The genetic landscape of the childhood cancer medulloblastoma.

in Science (New York, N.Y.) by D Williams Parsons, Meng Li, Xiaosong Zhang, Siân Jones, Rebecca J Leary, Jimmy Cheng-Ho Lin, Simina M Boca, Hannah Carter, Josue Samayoa, Chetan Bettegowda, Gary L Gallia, George I Jallo, Zev A Binder, Yuri Nikolsky, James Hartigan, Doug R Smith, Daniela S Gerhard, Daniel W Fults, Scott VandenBerg, Mitchel S Berger, Suely Kazue Nagahashi Marie, Sueli Mieko Oba Shinjo, Carlos Clara, Peter C Phillips, Jane E Minturn, Jaclyn A Biegel, Alexander R Judkins, Adam C Resnick, Phillip B Storm, Tom Curran, Yiping He, B Ahmed Rasheed, Henry S Friedman, Stephen T Keir, Roger McLendon, Paul A Northcott, Michael D Taylor, Peter C Burger, Gregory J Riggins, Rachel Karchin, Giovanni Parmigiani, Darell D Bigner, Hai Yan, Nick Papadopoulos, Bert Vogelstein, Kenneth W Kinzler, Victor E Velculescu

TLDR

  • The study looked at the genetic changes in a type of brain tumor called medulloblastoma (MB) in children. They used a special tool called a microarray to find out how many changes each tumor had and then used another tool called Sanger sequencing to look at the specific genes that were changed. They found that on average, each tumor had 11 changes, and they also found a specific type of change in some of the genes that could be important for understanding how tumors develop.

Abstract

Medulloblastoma (MB) is the most common malignant brain tumor of children. To identify the genetic alterations in this tumor type, we searched for copy number alterations using high-density microarrays and sequenced all known protein-coding genes and microRNA genes using Sanger sequencing in a set of 22 MBs. We found that, on average, each tumor had 11 gene alterations, fewer by a factor of 5 to 10 than in the adult solid tumors that have been sequenced to date. In addition to alterations in the Hedgehog and Wnt pathways, our analysis led to the discovery of genes not previously known to be altered in MBs. Most notably, inactivating mutations of the histone-lysine N-methyltransferase genes MLL2 or MLL3 were identified in 16% of MB patients. These results demonstrate key differences between the genetic landscapes of adult and childhood cancers, highlight dysregulation of developmental pathways as an important mechanism underlying MBs, and identify a role for a specific type of histone methylation in human tumorigenesis.

Overview

  • The study aimed to identify genetic alterations in medulloblastoma (MB), the most common malignant brain tumor of children, using high-density microarrays and Sanger sequencing in a set of 22 MBs. The hypothesis being tested was that the genetic landscape of MBs differs from that of adult solid tumors. The methodology used for the experiment included searching for copy number alterations using high-density microarrays and sequencing all known protein-coding genes and microRNA genes using Sanger sequencing. The primary objective of the study was to identify key differences between the genetic landscapes of adult and childhood cancers and to explore the role of developmental pathways in MBs.
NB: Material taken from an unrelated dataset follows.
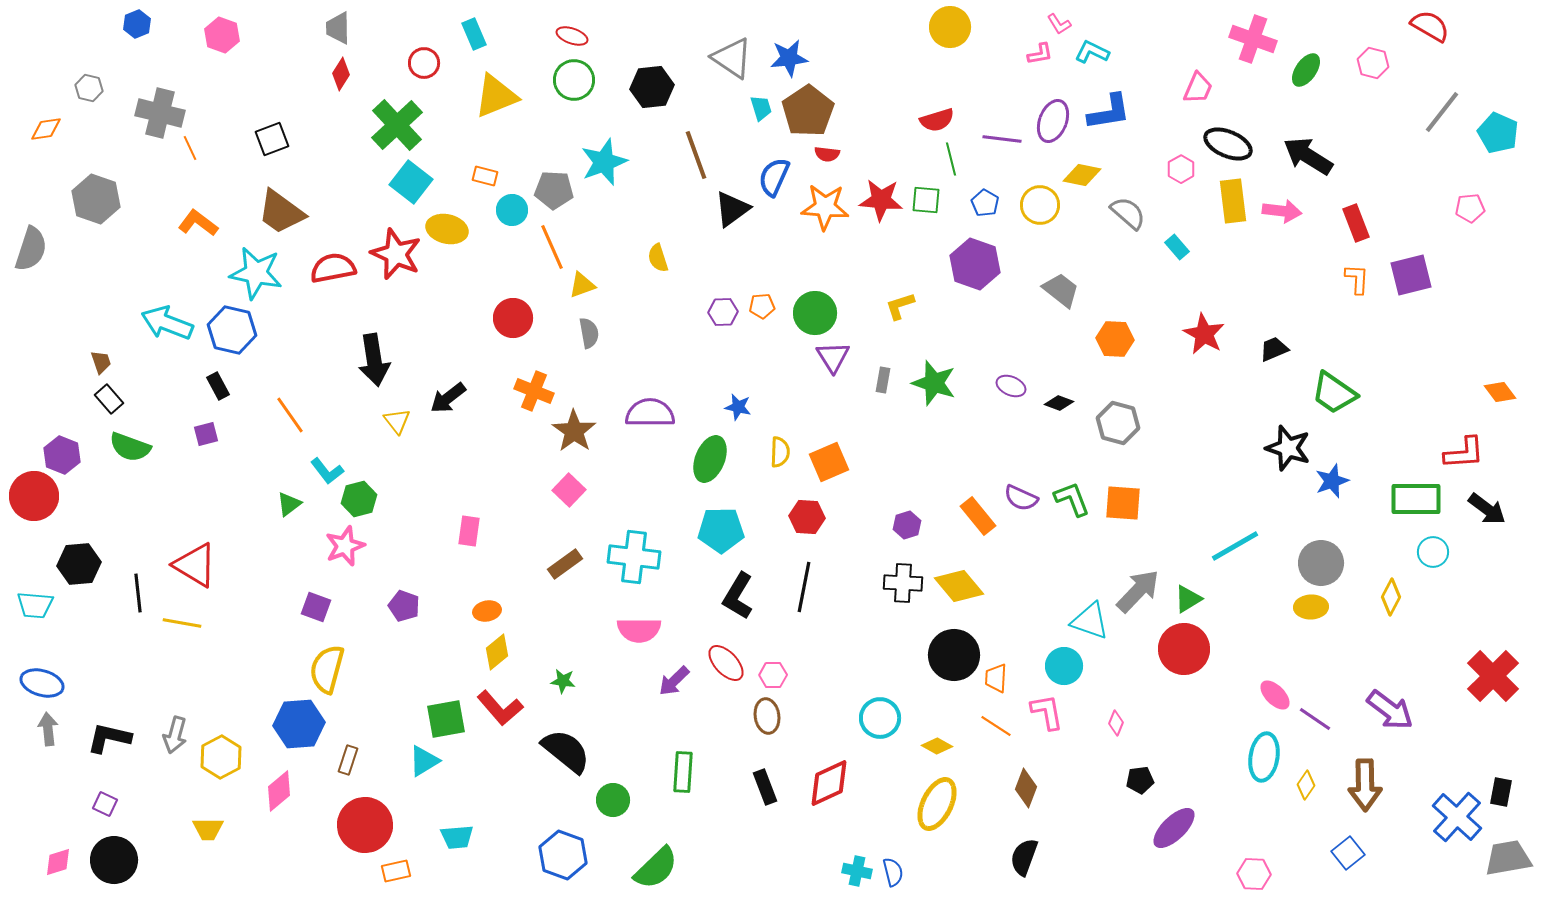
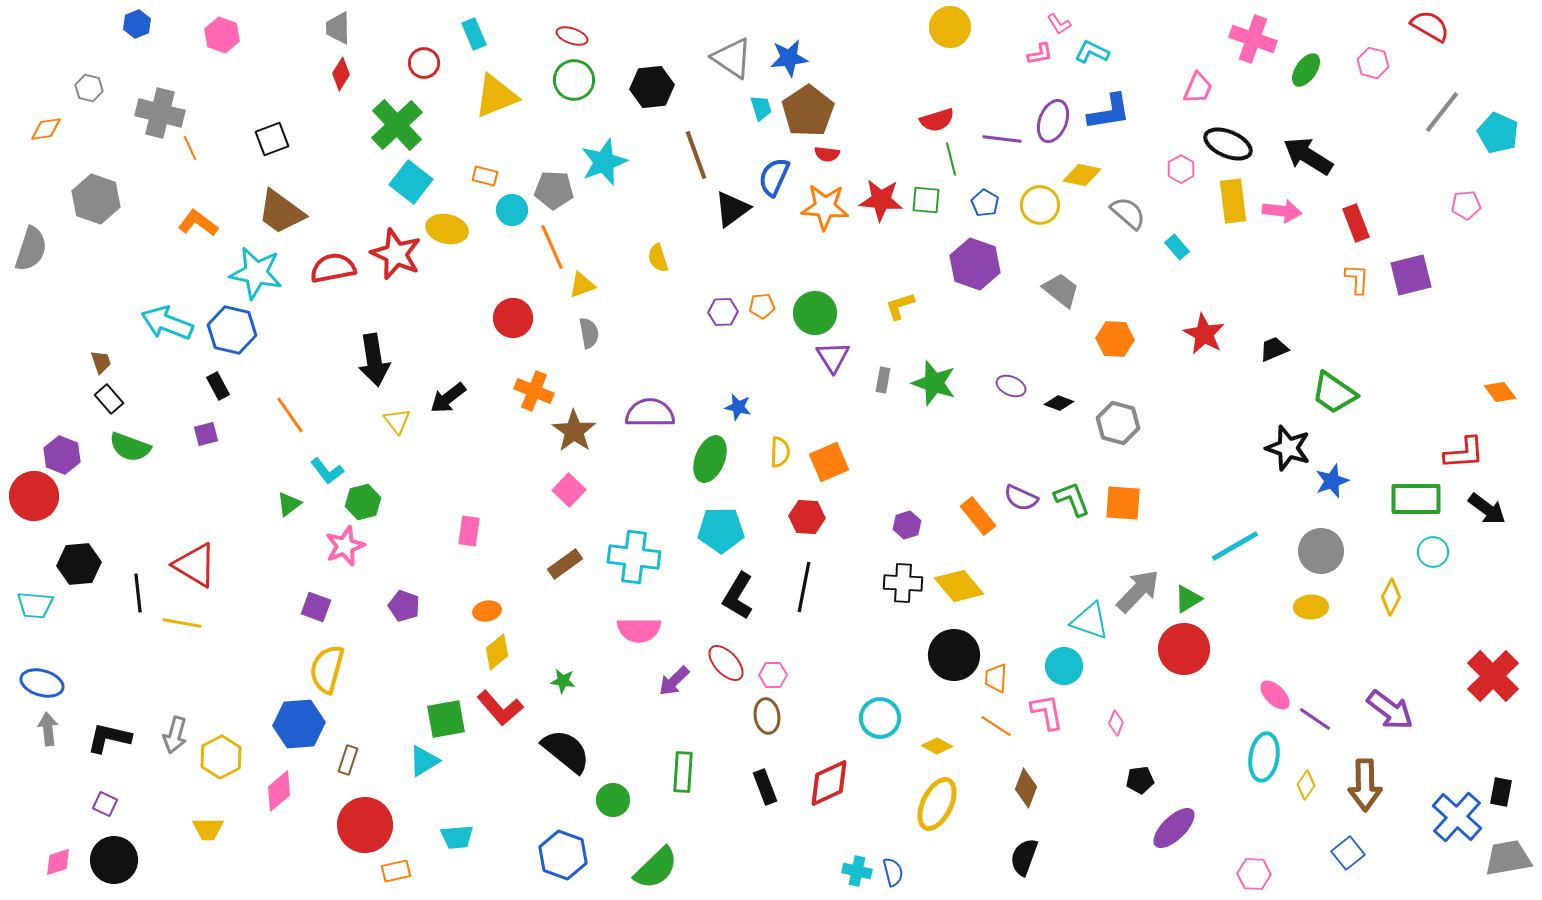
pink pentagon at (1470, 208): moved 4 px left, 3 px up
green hexagon at (359, 499): moved 4 px right, 3 px down
gray circle at (1321, 563): moved 12 px up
Comparative Analysis & Findings

  • The study found that, on average, each tumor had 11 gene alterations, fewer by a factor of 5 to 10 than in the adult solid tumors that have been sequenced to date. In addition to alterations in the Hedgehog and Wnt pathways, the analysis led to the discovery of genes not previously known to be altered in MBs. Most notably, inactivating mutations of the histone-lysine N-methyltransferase genes MLL2 or MLL3 were identified in 16% of MB patients. These results demonstrate key differences between the genetic landscapes of adult and childhood cancers, highlight dysregulation of developmental pathways as an important mechanism underlying MBs, and identify a role for a specific type of histone methylation in human tumorigenesis.

Implications and Future Directions

  • The study's findings have significant implications for the field of research and clinical practice, as they highlight the importance of understanding the unique genetic landscape of childhood cancers. The identification of specific genetic alterations in MBs could lead to the development of targeted therapies for this tumor type. However, the study also has limitations, such as the small sample size and the need for further validation of the findings. Future research directions could include expanding the sample size, investigating the role of other developmental pathways in MBs, and exploring the potential of epigenetic therapies for this tumor type.